The UC San Diego Center for Mindfulness has partnered with Susan Woods and Char Wilkins to offer a 5-day program entitled: Advanced Training for MBCT and MBSR Teachers: Embodying Mindful Presence and Investigating Mindful Inquiry, June 9-14, 2013 at the EarthRise Retreat Center in Petaluma, CA. The following is the second in a series of periodic posts by Susan and Char, sharing their vision and wisdom in formulating and offering this training, and exploring the territory of teaching mindfulness in general.
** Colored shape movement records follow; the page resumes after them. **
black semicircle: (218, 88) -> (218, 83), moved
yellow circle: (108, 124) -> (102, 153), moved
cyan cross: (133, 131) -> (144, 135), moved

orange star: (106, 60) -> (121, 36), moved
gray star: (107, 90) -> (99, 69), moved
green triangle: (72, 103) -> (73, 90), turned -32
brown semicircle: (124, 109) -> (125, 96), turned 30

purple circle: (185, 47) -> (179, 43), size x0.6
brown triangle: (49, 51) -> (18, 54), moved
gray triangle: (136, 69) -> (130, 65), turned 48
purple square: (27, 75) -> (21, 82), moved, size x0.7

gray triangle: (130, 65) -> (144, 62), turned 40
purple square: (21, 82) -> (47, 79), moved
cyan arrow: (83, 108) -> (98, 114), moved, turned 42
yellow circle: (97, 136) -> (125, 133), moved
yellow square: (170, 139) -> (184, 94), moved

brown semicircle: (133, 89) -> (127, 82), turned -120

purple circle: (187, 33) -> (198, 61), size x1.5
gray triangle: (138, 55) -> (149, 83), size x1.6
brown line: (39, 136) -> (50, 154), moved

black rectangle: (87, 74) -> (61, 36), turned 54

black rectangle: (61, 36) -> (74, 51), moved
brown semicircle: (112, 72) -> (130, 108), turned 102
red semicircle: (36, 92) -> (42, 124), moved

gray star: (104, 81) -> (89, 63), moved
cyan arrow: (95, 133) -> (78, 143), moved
We invite you to get to know them through this series and perhaps to reflect on your own relationship to mindfulness teaching.
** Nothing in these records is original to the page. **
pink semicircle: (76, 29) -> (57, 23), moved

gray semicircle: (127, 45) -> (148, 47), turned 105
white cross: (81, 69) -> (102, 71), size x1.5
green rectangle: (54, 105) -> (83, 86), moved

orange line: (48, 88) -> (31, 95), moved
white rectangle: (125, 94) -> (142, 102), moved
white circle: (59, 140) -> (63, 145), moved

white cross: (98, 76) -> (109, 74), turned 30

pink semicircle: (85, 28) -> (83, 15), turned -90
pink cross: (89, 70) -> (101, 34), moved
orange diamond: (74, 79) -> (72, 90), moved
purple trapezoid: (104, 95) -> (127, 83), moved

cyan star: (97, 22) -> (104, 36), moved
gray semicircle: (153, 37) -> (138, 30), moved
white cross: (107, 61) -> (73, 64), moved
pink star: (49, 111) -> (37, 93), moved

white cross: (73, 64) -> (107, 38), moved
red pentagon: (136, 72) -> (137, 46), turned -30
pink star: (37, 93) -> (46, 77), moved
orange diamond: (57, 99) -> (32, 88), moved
On the opening page of Mark Nepos’s book Seven Thousand Ways to Listen, he quotes an epigraph by Abraham Heschel:
[We] will not perish for want of information; but only for want of appreciation . . . What we lack is not a will to believe but a will to wonder . . . Reverence is one of [our] answers to the presence of mystery . . .
There is a longing for connection that we all experience and repeatedly hear as participants in our MBCT and MBSR programs speak of disappointment, fear and hope. And we notice that as we cultivate the ability to listen to each one of them, we begin to hear the themes of need and desire that weave us together in our collective humanness. We begin to hear that indeed, no one is alone in the tangle we call life.
Nepo believes that if we limit our existence to only what we know, we blind ourselves to the “mystery.” Mystery is about open-eyed wonder, appreciation and gratitude. So when we engage in mindful listening, in which our conditioned mind and heart open in sincere and kindly curiosity, we create a pathway not only to the mystery of what is present in each moment, but to the possibility of a peaceful connection to self and others.
We ask our clients and participants to listen not because it’s a Mindful Rule, but because listening is a threshold between our inner and outer worlds. It’s an entryway to pause in, a vantage point from where we can see our own limiting beliefs and also the possibility of choice. From this doorway we can begin to hear harmonies that strike a chord within, where perhaps before we only heard the dissonance that isolated and left us feel disconnected from ourselves and others.
In our teaching, we become aware that it isn’t the dissemination of information that connects people intra and interpersonally, but rather being listened to- their story heard and appreciated. We may call it group dynamics or breaking the isolation or normalizing, but in the end I believe it is simply the reverence of listening. This is what MBCT and MBSR offer teacher and participants: the possibility of discovery through wonder and freedom through listening.